▸ Required action:
Count the lines in the entries below that include the word "også". Give nothing but the number.

▸ Available data:
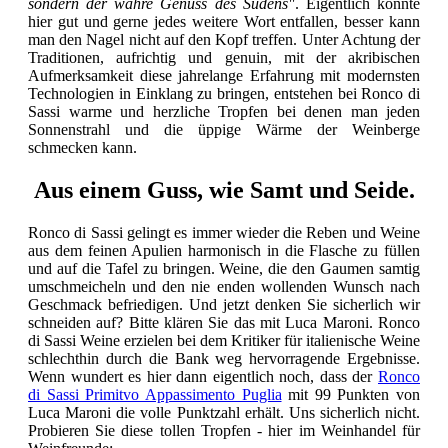
sondern der wahre Genuss des Südens"
. Eigentlich könnte
hier gut und gerne jedes weitere Wort entfallen, besser kann
man den Nagel nicht auf den Kopf treffen. Unter Achtung der
Traditionen, aufrichtig und genuin, mit der akribischen
Aufmerksamkeit diese jahrelange Erfahrung mit modernsten
Technologien in Einklang zu bringen, entstehen bei Ronco di
Sassi warme und herzliche Tropfen bei denen man jeden
Sonnenstrahl und die üppige Wärme der Weinberge
schmecken kann.
Aus einem Guss, wie Samt und Seide.
Ronco di Sassi gelingt es immer wieder die Reben und Weine
aus dem feinen Apulien harmonisch in die Flasche zu füllen
und auf die Tafel zu bringen. Weine, die den Gaumen samtig
umschmeicheln und den nie enden wollenden Wunsch nach
Geschmack befriedigen. Und jetzt denken Sie sicherlich wir
schneiden auf? Bitte klären Sie das mit Luca Maroni. Ronco
di Sassi Weine erzielen bei dem Kritiker für italienische Weine
schlechthin durch die Bank weg hervorragende Ergebnisse.
Wenn wundert es hier dann eigentlich noch, dass der
Ronco
di Sassi Primitvo Appassimento Puglia
mit 99 Punkten von
Luca Maroni die volle Punktzahl erhält. Uns sicherlich nicht.
Probieren Sie diese tollen Tropfen - hier im Weinhandel für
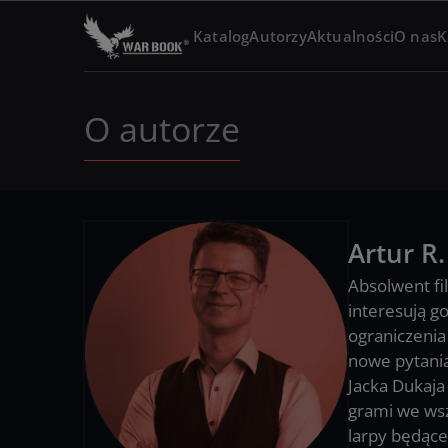
Katalog
Autorzy
Aktualności
O nas
K
O autorze
Artur R
Absolwent fi
interesują g
ograniczenia
nowe pytania
Jacka Dukaja
grami we wsz
larpy będące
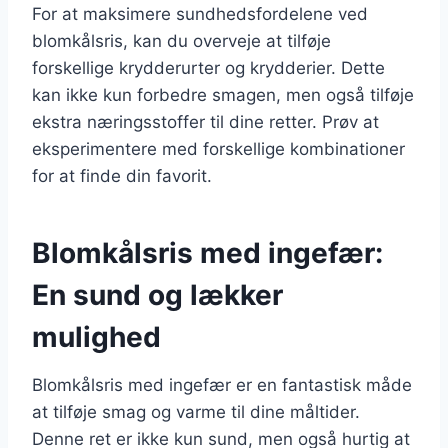
For at maksimere sundhedsfordelene ved
blomkålsris, kan du overveje at tilføje
forskellige krydderurter og krydderier. Dette
kan ikke kun forbedre smagen, men også tilføje
ekstra næringsstoffer til dine retter. Prøv at
eksperimentere med forskellige kombinationer
for at finde din favorit.
Blomkålsris med ingefær:
En sund og lækker
mulighed
Blomkålsris med ingefær er en fantastisk måde
at tilføje smag og varme til dine måltider.
Denne ret er ikke kun sund, men også hurtig at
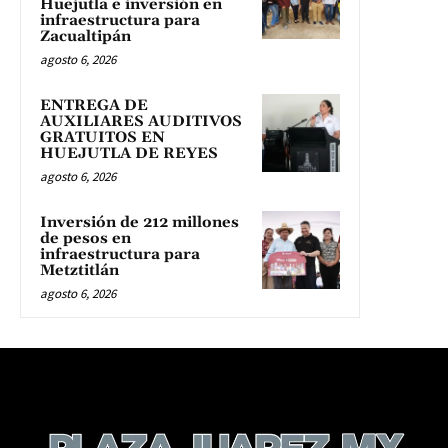
Huejutla e inversión en
infraestructura para
Zacualtipán
agosto 6, 2026
ENTREGA DE
AUXILIARES AUDITIVOS
GRATUITOS EN
HUEJUTLA DE REYES
agosto 6, 2026
Inversión de 212 millones
de pesos en
infraestructura para
Metztitlán
agosto 6, 2026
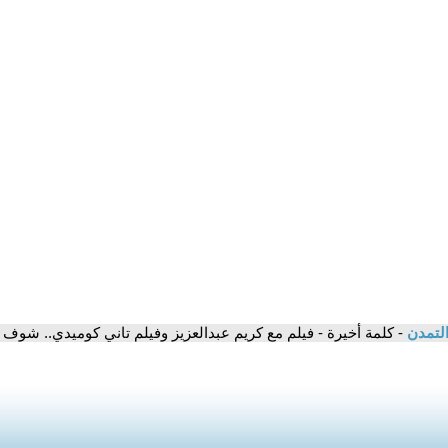
التمدن
- كلمة أخيرة - فيلم مع كريم عبدالعزيز وفيلم تاني كوميدي.. شوف آ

▸ Output of the task:
2